A very good question and he had asked it to the right person to boot. I knew his grandfather Robbie well and still have great memories of him “shoeing” oxen in the 1950s.
Robbie was one of my grandfather’s pals, and his little blacksmith shop, however humble a building it might have been, was no more than a stone’s throw from my house. The small building had been a woodcutter’s shanty on Great Pubnico lake road and, after the second World War, it was hauled to Robbie’s property. There, he set up a small hand-cranked, fan-driven forge where he made ox shoes and other things that blacksmiths did in those days.
He also installed an ox-shoeing sling. Unlike horses that can stand on three legs, an ox needs to be hoisted up on a heavy canvas sling for the smith to tack on some shoes. Because an ox has cloven hooves, a pair of shoes is needed for each hoof, or eight per animal. Unless the shoe nails hits any quick, the ox will find this painless.
The blacksmith shop had two doors, one for the ox, directly in line with the shoeing apparatus, where the animal would walk in as if it was just a normal stall.
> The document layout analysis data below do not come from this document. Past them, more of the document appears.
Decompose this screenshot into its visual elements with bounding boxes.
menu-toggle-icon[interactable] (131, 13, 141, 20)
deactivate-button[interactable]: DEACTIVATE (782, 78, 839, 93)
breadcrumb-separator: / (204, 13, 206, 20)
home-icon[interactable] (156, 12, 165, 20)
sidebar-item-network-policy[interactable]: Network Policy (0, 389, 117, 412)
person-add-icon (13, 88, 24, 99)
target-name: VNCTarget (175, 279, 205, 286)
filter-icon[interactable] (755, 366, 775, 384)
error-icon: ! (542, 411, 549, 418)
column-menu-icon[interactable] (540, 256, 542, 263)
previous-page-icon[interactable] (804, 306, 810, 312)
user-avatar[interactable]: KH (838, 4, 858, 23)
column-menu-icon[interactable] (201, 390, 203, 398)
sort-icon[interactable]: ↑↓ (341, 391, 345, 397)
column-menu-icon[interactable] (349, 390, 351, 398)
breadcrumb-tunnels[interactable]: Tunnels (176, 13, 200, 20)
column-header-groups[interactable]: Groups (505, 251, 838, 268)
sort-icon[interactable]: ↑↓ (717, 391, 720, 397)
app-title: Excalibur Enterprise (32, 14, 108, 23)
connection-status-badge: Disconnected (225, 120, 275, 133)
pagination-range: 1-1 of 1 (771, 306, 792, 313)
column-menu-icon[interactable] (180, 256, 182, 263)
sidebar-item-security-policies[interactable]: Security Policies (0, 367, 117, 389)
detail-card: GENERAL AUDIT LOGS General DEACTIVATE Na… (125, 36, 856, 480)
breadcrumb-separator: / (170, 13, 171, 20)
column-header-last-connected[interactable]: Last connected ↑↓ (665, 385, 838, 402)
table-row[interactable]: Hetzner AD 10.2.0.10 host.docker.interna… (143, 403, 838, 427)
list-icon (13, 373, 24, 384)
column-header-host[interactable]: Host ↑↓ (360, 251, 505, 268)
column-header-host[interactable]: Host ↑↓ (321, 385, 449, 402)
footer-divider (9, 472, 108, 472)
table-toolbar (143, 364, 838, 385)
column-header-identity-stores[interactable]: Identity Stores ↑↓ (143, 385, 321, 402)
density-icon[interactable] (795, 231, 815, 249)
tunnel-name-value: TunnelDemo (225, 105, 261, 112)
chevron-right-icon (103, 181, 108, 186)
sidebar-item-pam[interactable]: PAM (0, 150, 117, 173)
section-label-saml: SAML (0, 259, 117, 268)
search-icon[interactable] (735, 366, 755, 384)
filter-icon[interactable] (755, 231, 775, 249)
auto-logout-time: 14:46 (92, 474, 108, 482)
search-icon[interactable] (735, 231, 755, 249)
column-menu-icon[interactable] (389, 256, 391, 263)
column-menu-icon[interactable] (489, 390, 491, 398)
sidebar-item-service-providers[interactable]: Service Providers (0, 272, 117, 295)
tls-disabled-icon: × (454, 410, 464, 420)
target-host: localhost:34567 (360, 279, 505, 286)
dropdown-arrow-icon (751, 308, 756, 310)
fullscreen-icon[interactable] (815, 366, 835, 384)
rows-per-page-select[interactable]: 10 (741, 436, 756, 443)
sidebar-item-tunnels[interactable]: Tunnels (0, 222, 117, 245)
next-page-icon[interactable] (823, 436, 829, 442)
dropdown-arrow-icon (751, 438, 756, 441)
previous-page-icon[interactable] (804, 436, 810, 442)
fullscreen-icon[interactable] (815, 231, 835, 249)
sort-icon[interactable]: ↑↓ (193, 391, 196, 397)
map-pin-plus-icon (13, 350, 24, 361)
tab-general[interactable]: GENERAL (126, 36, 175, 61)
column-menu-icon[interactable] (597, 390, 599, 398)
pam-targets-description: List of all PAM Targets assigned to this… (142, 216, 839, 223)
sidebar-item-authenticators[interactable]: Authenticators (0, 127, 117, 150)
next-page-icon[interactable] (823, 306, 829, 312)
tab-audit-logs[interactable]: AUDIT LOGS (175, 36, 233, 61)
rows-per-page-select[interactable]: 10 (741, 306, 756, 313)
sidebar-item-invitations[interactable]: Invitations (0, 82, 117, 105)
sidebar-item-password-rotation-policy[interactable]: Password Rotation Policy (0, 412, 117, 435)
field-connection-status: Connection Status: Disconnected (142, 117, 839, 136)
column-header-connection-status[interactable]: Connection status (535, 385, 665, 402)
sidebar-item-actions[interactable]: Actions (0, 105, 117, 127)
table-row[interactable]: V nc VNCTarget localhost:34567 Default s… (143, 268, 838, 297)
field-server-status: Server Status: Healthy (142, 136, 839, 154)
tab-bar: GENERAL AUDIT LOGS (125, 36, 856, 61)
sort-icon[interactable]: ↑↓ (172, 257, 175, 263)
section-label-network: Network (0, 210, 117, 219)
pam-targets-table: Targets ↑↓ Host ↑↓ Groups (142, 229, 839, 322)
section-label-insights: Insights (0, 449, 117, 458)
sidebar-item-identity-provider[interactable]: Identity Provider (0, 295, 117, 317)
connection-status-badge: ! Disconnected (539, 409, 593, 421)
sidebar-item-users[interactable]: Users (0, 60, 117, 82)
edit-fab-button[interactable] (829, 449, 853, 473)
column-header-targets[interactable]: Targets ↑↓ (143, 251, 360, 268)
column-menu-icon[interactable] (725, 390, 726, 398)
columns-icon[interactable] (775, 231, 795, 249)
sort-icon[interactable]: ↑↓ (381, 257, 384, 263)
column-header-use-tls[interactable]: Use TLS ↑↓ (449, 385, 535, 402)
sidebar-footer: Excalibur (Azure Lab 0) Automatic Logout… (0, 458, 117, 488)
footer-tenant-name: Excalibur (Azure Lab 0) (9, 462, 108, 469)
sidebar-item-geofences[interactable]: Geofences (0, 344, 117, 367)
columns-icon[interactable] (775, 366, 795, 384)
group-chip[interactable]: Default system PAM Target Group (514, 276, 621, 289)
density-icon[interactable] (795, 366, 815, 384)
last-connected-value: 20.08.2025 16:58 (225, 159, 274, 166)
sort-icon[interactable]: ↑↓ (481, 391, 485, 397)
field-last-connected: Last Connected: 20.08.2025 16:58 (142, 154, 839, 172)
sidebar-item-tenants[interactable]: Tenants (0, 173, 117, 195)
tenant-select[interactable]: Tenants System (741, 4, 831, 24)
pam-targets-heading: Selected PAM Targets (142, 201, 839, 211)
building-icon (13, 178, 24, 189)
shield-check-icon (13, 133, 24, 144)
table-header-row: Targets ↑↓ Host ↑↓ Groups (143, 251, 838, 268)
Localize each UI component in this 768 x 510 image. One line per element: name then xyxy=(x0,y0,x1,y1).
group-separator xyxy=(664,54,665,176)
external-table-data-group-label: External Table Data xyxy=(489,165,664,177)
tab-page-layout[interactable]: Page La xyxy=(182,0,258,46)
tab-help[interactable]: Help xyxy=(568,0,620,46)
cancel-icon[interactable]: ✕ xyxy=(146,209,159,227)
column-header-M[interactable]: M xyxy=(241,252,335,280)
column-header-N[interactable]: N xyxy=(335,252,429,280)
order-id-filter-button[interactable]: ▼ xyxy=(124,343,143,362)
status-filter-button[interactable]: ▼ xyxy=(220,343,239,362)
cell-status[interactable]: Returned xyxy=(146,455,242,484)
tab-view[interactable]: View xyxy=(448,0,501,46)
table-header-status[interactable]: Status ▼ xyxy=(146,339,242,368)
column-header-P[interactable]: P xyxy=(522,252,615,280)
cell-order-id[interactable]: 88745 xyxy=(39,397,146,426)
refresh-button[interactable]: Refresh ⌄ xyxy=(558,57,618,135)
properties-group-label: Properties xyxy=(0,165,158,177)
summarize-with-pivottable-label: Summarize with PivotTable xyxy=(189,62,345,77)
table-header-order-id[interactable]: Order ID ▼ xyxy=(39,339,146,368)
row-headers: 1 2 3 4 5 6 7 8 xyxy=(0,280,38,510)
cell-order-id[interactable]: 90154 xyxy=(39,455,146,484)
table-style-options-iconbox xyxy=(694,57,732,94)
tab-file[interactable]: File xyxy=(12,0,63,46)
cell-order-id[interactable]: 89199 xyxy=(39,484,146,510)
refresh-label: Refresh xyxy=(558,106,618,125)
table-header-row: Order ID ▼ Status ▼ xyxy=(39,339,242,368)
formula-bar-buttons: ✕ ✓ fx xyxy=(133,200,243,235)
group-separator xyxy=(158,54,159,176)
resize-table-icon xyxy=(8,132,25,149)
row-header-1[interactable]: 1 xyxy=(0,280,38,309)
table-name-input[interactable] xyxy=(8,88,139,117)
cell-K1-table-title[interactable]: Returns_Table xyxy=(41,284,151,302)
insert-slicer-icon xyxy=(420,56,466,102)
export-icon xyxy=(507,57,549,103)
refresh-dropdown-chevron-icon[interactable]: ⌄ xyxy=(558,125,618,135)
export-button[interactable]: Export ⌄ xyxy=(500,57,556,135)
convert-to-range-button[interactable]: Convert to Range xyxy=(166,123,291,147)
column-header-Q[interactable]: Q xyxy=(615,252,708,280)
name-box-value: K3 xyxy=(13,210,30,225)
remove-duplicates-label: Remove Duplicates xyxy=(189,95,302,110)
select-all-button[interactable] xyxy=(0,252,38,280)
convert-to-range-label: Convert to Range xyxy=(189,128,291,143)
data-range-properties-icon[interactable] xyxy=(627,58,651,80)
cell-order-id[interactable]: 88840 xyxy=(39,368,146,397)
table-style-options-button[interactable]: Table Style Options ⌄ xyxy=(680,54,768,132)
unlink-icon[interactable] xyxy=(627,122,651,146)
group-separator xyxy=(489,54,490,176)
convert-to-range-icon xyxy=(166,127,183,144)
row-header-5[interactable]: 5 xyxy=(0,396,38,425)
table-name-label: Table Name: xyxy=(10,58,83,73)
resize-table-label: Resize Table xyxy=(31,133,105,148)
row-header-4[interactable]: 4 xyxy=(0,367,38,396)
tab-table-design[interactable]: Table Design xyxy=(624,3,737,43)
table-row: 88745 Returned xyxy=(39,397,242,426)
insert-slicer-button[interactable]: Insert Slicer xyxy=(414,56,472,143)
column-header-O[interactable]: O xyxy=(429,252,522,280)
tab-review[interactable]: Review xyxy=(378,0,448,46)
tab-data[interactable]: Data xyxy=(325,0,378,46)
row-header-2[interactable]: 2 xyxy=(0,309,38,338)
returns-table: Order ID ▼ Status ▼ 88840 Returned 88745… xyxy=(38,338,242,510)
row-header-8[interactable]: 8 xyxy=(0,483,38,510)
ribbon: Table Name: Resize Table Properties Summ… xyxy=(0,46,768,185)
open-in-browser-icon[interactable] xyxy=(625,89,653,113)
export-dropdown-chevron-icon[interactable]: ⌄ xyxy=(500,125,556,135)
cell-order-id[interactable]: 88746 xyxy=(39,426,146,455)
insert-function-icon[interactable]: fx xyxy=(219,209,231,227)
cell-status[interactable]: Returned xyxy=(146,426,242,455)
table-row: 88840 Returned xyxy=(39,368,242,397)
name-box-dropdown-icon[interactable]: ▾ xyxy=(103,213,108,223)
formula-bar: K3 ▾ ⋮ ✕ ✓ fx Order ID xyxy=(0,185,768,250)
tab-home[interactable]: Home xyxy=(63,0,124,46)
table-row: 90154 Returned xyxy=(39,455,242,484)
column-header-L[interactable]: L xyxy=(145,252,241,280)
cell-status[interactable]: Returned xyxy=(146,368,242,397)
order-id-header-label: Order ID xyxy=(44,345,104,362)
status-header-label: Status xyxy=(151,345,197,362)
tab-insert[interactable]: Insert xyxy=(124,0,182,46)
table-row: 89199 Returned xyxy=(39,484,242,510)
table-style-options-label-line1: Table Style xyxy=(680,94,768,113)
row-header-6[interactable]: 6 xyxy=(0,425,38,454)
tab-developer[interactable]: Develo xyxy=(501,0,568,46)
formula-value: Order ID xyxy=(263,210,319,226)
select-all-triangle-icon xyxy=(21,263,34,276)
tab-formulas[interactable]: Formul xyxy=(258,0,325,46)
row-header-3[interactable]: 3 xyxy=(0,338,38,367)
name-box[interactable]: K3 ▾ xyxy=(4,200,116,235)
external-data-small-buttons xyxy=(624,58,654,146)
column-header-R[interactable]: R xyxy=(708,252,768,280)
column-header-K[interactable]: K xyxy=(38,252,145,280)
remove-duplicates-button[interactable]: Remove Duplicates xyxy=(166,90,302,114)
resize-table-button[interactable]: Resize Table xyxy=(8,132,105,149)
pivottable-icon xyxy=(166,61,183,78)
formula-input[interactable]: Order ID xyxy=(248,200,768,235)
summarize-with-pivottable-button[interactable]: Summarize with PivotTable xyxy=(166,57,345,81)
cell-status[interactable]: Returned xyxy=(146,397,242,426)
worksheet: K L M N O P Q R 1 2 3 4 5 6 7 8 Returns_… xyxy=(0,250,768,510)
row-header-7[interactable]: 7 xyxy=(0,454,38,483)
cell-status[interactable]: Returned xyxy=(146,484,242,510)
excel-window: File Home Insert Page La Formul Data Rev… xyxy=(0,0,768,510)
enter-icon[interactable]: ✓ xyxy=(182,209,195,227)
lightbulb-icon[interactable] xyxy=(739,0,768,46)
The side door was for the people, especially if you had to leave in a hurry, like when the village bull was having his “nails” done. The means of lifting the ox is accomplished by strong men turning a round wooden log-type thing, with the ox sling attached to it, until the animal no longer supported itself. Then, all four legs are tied to a shoeing stock for the farrier to do his work…not as painful as it seems.
Once the ox was secured, the smith would trim the hooves with a double-handled draw knife and clean them out with a wire brush. Then, he would file them flat with a special file for that purpose. The ox usually showed no discomfort and seldom moved as the metal shoes were nailed on, one at a time, until all eight were securely in place. The “shoe nails” were very pointed and sharp and what protruded on the side of the hoof was cut off and filed smooth, lots of filing was done so the ox would not scratch itself.
It usually took about an hour to do the job when all went well and the ox was not too ornery…oxen were usually tame and easy to manage. Horses were more nervous than oxen, perhaps the reason why the Acadian farmers preferred ox teams over horses to do their work.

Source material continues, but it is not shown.